When the Swimming Pool Fell Into the Sea
Carole Coates
Shoestring Press
ISBN: 978-1-912524-77-8
74 pages. £10.00

It’s been argued that the Internet encourages superficial engagement with poetry: YouTube clips, Instapoems, website samples, etc, offer useful ways for poets to raise their profile, but tend to privilege individual poems at the expense of collections. As Clive James said in Poetry Notebook (2014), ‘[e]ven with such a literary subject as poetry, you can nowadays get a long way without taking your eyes off the computer screen’, and young people in particular may scarcely encounter the traditional ‘slim volume’ of poetry. Online engagement with single poems offers a different experience to the ‘slim volume’, and only in books is it possible to get a true feel for a poet’s voice and vision. I’d argue that this is the case with the Lancaster based poet Carole Coates, and her superb new collection, When the Swimming Pool Fell into the Sea.

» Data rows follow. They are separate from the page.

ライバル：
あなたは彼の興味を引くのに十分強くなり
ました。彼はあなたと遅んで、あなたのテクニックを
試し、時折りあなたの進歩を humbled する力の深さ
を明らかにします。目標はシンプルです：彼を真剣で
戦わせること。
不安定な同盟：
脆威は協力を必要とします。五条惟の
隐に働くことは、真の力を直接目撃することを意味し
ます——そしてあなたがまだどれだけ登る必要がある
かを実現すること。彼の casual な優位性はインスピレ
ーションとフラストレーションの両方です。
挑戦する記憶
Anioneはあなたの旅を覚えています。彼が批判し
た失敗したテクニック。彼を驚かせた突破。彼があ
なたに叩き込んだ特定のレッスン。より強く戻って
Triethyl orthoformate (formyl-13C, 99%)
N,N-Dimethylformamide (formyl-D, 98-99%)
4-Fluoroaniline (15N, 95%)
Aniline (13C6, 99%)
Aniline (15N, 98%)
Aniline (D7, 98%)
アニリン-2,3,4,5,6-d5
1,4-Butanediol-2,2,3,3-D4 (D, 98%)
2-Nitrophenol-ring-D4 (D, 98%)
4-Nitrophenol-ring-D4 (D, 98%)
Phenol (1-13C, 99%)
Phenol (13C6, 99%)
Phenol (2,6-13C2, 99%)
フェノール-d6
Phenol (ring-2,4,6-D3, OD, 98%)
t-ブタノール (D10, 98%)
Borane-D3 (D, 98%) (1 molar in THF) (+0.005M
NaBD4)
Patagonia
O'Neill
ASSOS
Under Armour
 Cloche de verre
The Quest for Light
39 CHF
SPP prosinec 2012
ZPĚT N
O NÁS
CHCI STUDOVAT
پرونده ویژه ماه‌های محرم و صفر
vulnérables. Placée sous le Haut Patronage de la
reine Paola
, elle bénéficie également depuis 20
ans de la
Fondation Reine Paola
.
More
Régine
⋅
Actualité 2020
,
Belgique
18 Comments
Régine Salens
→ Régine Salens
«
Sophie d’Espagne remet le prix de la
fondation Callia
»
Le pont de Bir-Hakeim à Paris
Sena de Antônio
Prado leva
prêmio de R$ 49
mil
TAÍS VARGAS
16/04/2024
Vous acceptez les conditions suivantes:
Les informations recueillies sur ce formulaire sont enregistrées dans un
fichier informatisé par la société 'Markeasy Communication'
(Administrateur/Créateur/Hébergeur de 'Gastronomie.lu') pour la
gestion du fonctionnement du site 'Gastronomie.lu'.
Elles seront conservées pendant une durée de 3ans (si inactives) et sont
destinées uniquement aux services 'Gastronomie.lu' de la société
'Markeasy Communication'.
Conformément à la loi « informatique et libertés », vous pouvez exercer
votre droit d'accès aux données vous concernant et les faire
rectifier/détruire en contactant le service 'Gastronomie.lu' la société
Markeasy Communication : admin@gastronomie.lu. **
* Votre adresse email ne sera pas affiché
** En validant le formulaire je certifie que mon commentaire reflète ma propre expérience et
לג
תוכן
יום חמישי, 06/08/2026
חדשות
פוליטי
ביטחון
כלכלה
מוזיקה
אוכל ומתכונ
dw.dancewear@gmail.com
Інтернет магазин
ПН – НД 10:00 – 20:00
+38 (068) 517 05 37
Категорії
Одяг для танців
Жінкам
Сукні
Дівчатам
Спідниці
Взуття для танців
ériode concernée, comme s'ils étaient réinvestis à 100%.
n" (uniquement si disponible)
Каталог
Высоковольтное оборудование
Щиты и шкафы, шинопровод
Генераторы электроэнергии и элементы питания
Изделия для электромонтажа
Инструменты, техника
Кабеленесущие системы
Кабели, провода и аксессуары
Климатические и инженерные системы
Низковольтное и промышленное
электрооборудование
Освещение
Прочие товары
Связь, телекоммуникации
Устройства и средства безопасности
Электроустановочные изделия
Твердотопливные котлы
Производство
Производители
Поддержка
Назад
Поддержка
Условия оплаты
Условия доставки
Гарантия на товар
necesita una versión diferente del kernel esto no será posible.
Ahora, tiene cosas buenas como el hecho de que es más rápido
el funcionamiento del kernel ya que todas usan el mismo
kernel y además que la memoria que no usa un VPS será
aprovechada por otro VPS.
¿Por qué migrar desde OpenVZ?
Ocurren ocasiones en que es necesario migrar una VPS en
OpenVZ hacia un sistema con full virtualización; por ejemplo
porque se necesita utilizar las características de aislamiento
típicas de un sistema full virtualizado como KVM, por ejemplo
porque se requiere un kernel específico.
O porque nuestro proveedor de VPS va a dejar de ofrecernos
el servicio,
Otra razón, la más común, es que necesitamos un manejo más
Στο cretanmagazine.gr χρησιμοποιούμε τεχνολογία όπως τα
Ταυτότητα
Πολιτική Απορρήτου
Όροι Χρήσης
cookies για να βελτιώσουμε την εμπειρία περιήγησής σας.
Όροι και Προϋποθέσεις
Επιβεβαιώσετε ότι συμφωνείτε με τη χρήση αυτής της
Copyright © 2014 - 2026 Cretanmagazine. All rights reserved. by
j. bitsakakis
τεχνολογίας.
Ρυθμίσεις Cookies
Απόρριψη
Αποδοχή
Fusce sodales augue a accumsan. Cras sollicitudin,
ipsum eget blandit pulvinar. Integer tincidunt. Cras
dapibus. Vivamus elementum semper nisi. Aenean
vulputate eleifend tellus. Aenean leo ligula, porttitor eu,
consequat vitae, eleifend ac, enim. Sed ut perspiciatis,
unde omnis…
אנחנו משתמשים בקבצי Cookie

The majority of poems focus on her husband’s dementia and eventual death, most notably those at the beginning of the book, like the long sequence “Crazy Days”. “Crazy Days 1” is a poem about how she and her husband were forced to sleep apart after he became delusional, believing he’d discovered a huge hole in their bed:

You could feel the sharp edge of it
smell the cold airs drifting up
so we changed places but you worried that I would fall
down the chasm you’d discovered so I went away
to the attic bedroom

She goes on to recall the first bed they shared together, kneeling on it to watch him through the bedroom window, too respectful of etiquette to pick fruit from a tree in the garden, ‘because you always kept all the rules / as if it would help, as if it would do you good’. The final stanza shifts back to the present:

Now the chasm is closing and you come upstairs
with a tray of tea and creep into bed with me
and we prop ourselves on elbows and look at each other
and sometimes we talk about love.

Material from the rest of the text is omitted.